_INSTRUCTIONS FOR THE TASK_:
Restate exactly, and only, the lines from the one containing "Repubblica di San Marino - C.O.E. SM26737" through the end of the entries, keeping both endpoints.

Extracted data entries:

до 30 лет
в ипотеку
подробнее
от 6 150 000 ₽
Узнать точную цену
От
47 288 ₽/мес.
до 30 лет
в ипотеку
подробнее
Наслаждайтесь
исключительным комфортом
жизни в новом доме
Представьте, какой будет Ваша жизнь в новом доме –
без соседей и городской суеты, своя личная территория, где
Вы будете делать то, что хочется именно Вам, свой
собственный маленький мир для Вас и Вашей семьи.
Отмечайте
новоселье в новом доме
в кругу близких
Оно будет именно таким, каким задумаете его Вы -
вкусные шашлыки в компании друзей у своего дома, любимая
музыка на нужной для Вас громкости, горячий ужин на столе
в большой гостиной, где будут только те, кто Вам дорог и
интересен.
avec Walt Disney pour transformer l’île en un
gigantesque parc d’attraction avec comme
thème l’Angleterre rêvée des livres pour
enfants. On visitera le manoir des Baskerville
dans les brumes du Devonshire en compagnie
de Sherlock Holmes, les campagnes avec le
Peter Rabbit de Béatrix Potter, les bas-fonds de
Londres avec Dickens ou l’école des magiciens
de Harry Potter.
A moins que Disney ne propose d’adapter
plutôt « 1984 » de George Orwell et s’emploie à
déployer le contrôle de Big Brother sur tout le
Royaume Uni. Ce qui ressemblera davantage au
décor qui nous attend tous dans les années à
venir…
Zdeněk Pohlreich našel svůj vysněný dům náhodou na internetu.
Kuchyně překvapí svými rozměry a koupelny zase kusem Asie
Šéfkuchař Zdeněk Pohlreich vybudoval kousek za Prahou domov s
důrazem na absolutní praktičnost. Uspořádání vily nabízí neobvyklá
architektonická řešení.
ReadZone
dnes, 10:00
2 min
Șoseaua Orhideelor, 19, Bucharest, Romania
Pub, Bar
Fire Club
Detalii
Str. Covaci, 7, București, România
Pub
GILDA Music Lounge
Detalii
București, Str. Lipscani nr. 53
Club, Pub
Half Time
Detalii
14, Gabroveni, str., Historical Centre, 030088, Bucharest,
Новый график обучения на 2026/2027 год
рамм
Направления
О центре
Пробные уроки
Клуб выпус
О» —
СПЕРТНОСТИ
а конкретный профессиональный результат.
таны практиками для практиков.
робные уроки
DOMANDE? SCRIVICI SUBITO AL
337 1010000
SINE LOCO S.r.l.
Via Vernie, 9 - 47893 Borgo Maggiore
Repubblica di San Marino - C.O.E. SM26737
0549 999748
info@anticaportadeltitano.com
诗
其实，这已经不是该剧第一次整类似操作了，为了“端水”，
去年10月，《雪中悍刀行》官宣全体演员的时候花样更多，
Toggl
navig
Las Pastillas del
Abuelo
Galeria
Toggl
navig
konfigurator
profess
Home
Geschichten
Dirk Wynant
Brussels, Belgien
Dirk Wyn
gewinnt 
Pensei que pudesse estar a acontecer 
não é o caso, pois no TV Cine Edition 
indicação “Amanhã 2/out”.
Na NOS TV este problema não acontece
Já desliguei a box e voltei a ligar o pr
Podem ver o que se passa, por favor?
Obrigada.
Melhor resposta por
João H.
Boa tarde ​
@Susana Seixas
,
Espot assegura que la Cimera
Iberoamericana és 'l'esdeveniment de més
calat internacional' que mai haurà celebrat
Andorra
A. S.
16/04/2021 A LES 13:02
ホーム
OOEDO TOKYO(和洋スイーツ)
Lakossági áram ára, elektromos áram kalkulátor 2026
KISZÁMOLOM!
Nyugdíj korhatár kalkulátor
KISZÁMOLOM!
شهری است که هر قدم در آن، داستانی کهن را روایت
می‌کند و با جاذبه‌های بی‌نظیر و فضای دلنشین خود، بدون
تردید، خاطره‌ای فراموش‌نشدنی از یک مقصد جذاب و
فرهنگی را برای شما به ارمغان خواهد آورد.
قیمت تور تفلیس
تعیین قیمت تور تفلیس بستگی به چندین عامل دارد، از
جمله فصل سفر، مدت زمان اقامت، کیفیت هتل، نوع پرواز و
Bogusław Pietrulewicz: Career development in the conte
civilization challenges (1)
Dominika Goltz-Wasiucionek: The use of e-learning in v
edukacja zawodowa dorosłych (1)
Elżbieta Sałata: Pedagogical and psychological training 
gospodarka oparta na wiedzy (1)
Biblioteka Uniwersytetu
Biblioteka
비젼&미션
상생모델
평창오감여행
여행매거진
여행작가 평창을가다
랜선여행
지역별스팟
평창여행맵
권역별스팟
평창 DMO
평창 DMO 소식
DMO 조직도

_WRITTEN REPLY_:
Repubblica di San Marino - C.O.E. SM26737
0549 999748
info@anticaportadeltitano.com
诗
其实，这已经不是该剧第一次整类似操作了，为了“端水”，
去年10月，《雪中悍刀行》官宣全体演员的时候花样更多，
Toggl
navig
Las Pastillas del
Abuelo
Galeria
Toggl
navig
konfigurator
profess
Home
Geschichten
Dirk Wynant
Brussels, Belgien
Dirk Wyn
gewinnt 
Pensei que pudesse estar a acontecer 
não é o caso, pois no TV Cine Edition 
indicação “Amanhã 2/out”.
Na NOS TV este problema não acontece
Já desliguei a box e voltei a ligar o pr
Podem ver o que se passa, por favor?
Obrigada.
Melhor resposta por
João H.
Boa tarde ​
@Susana Seixas
,
Espot assegura que la Cimera
Iberoamericana és 'l'esdeveniment de més
calat internacional' que mai haurà celebrat
Andorra
A. S.
16/04/2021 A LES 13:02
ホーム
OOEDO TOKYO(和洋スイーツ)
Lakossági áram ára, elektromos áram kalkulátor 2026
KISZÁMOLOM!
Nyugdíj korhatár kalkulátor
KISZÁMOLOM!
شهری است که هر قدم در آن، داستانی کهن را روایت
می‌کند و با جاذبه‌های بی‌نظیر و فضای دلنشین خود، بدون
تردید، خاطره‌ای فراموش‌نشدنی از یک مقصد جذاب و
فرهنگی را برای شما به ارمغان خواهد آورد.
قیمت تور تفلیس
تعیین قیمت تور تفلیس بستگی به چندین عامل دارد، از
جمله فصل سفر، مدت زمان اقامت، کیفیت هتل، نوع پرواز و
Bogusław Pietrulewicz: Career development in the conte
civilization challenges (1)
Dominika Goltz-Wasiucionek: The use of e-learning in v
edukacja zawodowa dorosłych (1)
Elżbieta Sałata: Pedagogical and psychological training 
gospodarka oparta na wiedzy (1)
Biblioteka Uniwersytetu
Biblioteka
비젼&미션
상생모델
평창오감여행
여행매거진
여행작가 평창을가다
랜선여행
지역별스팟
평창여행맵
권역별스팟
평창 DMO
평창 DMO 소식
DMO 조직도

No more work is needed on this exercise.